On March 24, the Department of Homeland Security (DHS) first imposed travel restrictions at land ports of entry between the U.S. and Canada, limiting crossings to essential travel due to the ongoing pandemic. A second notice extended travel restrictions through May 20. A third agreement extended northern border restrictions through June 22. A forth binational agreement extended the border closure through July 21.
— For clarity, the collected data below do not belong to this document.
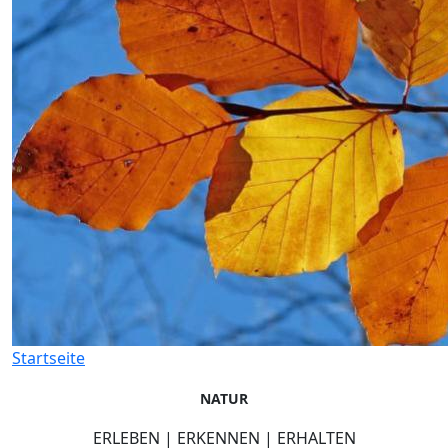
Startseite
NATUR
ERLEBEN | ERKENNEN | ERHALTEN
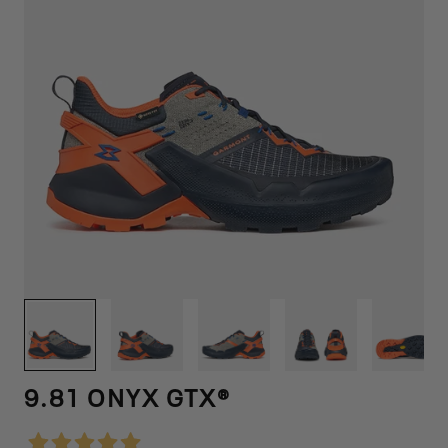
1
/
12
9.81 ONYX GTX®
Under the current order, “essential travel” includes:

  • U.S. citizens returning to the U.S.
  • Individuals traveling for medical purposes
  • Individuals traveling to attend educational institutions or work
  • Individuals traveling for emergency or government response
  • Individuals engaged in lawful cross-border trade (e.g. cargo drivers)
  • Members of the military

The members said the uncertainty that comes with repeated temporary border restrictions creates stress for individuals and the economy: “The continual 30-day extensions without a plan for how restrictions will be modified prolongs uncertainty for both communities and creates unnecessary tension as we approach each new expiration. States and Provinces have created frameworks for reopening that rely on monitoring public health data, the expertise of health officials, and other defined criteria to inform government decisions on how to proceed with each phase of a reopen. This process alleviates uncertainty and allows residents to understand the decision-making and anticipate next steps. Continuing to extend border restrictions at 30-day intervals is untenable for the communities that have been separated from family and unable to tend to their property for over three months.”

The U.S. and Canada share 5,525 miles of border, the longest land boundary between two countries in the world. When open, more than 400,000 people and over $1.6 billion in goods cross the northern border daily through over 120 ports of entry.